Illinois Blue Cross has become the latest carrier to state it will no longer pay for mistakes at hospitals.
Since last year a flood of insurers have claimed they would never pay for "never events" -- like leaving stuff in the patient after an operation. Some have even detailed what they won't pay for.
But will this really have an impact? Won't hospitals just roll up the cost of the losses into the bills charged patients who come out OK?
The only way it can work, wrote President Ravi Pandey of BIPRO International, which works in the area of quality management, is to open up the healthcare market to global competition.
"There is no competition unless you open up healthcare to global market," he wrote to the Wall Street Journal healthcare blog. "Which in turn will require fundamantal changes in the business model."

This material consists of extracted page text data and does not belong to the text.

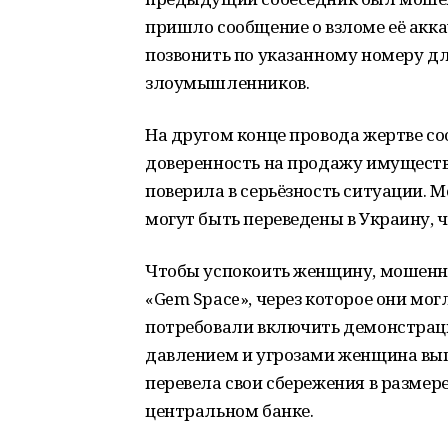
пришло сообщение о взломе её акка
позвонить по указанному номеру 
злоумышленников.
На другом конце провода жертве со
доверенность на продажу имущества
поверила в серьёзность ситуации. 
могут быть переведены в Украину, ч
Чтобы успокоить женщину, мошенн
«Gem Space», через которое они мог
потребовали включить демонстраци
давлением и угрозами женщина вы
перевела свои сбережения в размере
центральном банке.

At his own blog Pandey called this new business model Pay for Performance, or P4P.
When Pandey wrote about this, his own commenters gave him something of a hiding. One wrote that this would discourage hospitals from performing difficult work. Others worried about measurement criteria.
My view is a key to any P4P scheme has to be transparency, solid information insurers and consumers can use to make informed choices.
In the past this was known as "reputation," but when marketing dollars are used to buy reputation, numbers must replace it.
Publicly-available measurements, then, and a single global market based on those measurements, will allow the cream to rise to the top.
Think that's happening any time soon? And if we can't get it, how are we going to create a P4P scheme that works?